I wasn't there to build my body though,
that wouldn't be practical for my fights. No, I trained in an old
studio, away from the gigantic weights and hulking monsters next
door. I had it all set up with training equipment: mats, gloves,
bags, the lot. Best of all though - there was a ring at the side, so
I could spar to get some real fight practice in.

There were a couple of guys I used -
Jimmy and Stash - a couple of local lads who didn't mind getting
their heads punched around for a few bucks. When I needed someone
more serious though, Brad would usually head down to the local boxing
club or martial arts club to find someone with a bit more cred.
Usually they'd had more training than me, but I liked the challenge,
and always stepped up to the plate.

Uri was my main trainer though, the guy
putting me through my paces, teaching me. He was the Mickey to my
Rocky, an old school grappler who knew all there was to know about
cage and street fighting. As soon as I clapped eyes on him, all those
months ago, I could tell he'd been round the block a few times. His
face was so fucking scarred it looked like a cutting board.

I walked straight through
the gym into the studio and started pounding a boxing bag until my
knuckles went numb. All this relationship drama was new to me. Throw
me into a brawn with some guy outside a bar any day ahead of a
domestic with a girlfriend.
I knew my fucking
body more than her, I knew that I wouldn't get hurt. Why wouldn't she
trust me?

“You all right bro, that bag cheat on
your missus or something?”

I turned to see Brad walking through
the door, the skin on my knuckles now cracked and bleeding. “Shit
man, what's going on?” he said, seeing my hands.

“Nothing,” I lied, “just a thing
with Em. Doesn't matter.”

“Well good to see that you're
channelling that anger into something positive,” he said lightly.

“Where's Uri?” I asked, not seeing
him appear beside Brad as he usually did.

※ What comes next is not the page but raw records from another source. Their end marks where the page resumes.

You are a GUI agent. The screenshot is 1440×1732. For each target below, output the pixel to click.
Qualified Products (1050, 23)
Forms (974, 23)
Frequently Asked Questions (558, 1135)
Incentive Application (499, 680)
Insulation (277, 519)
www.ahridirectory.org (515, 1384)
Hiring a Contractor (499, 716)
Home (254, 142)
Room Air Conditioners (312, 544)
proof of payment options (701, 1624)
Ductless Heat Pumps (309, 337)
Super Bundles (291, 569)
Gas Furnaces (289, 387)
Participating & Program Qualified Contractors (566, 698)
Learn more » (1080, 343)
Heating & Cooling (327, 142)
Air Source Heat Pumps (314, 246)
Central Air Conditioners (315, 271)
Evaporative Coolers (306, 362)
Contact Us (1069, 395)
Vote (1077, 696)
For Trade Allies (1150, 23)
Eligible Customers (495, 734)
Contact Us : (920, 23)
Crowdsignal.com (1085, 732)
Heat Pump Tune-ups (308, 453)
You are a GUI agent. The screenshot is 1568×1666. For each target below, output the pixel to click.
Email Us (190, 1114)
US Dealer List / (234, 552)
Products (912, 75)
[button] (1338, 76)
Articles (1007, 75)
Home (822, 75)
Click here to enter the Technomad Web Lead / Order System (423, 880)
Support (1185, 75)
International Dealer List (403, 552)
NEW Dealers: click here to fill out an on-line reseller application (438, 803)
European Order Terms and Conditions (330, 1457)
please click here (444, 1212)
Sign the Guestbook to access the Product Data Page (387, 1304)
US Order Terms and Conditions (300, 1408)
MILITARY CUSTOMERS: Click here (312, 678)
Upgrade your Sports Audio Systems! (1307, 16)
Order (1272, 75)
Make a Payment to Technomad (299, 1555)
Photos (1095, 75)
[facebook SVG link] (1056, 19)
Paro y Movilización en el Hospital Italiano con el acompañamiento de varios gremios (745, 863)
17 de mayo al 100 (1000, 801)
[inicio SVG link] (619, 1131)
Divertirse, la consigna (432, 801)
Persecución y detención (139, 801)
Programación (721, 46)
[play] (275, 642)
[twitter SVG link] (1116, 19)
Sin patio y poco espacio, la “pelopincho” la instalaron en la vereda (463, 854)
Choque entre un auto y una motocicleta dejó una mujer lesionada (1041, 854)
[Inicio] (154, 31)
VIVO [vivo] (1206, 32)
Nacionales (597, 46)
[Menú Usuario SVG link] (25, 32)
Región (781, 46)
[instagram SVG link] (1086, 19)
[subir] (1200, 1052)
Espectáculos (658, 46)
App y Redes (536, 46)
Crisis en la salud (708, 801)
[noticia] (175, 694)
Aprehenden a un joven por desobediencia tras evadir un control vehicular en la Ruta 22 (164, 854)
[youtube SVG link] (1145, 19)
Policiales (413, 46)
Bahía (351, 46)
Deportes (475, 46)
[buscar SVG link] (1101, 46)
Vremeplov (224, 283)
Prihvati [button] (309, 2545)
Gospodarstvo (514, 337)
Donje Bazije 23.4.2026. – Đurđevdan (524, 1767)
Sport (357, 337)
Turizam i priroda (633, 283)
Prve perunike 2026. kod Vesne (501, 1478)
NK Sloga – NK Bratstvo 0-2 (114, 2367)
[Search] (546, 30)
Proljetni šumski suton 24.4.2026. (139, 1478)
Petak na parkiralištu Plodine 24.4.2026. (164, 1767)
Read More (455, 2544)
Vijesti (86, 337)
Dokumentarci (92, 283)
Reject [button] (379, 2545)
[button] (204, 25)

“He's not coming today unfortunately.
Some family thing.”

For some reason I never thought of Uri
as having a family. I just saw his as this ultimate Russian badass, a
machine designed to tear people apart. I'd seen some footage of his
old fights on the net, and hell yeah did he used to bring it. If I'd
have ever got in the ring with him like he was back then, he'd rip me
to shreds. But then, from an official standpoint I was pretty new to
this, despite my years of street fighting and drunken brawls.

When you stepped into the ring with a
properly trained fighter, it was a completely different story. I'd
found that out the hard way when I fought Rex. It was from that point
on that I committed to training properly - I certainly didn't want to
end up on the wrong end of a beating like that again. I guess I'd got
the better of him in the end though, as much as I still hated to
think of it.


Right Cain, let's run
through your drills. Just a light session today, no grappling, no
sparring, let's focus on fitness.” Brad had become a decent trainer
himself, learning as we went along. He was acting in a sort of half
manager, half trainer, half promoter, sort of roll, if that's not too
many halves to have. He'd also been training alongside me a lot with
an eye to stepping in the ring himself. He was a pretty big guy,
ripped and strong, and I'd been in a fair few fights with him in the
past, the two of us backing each other up. If he got in the ring, I
was sure he'd do just as well as I had.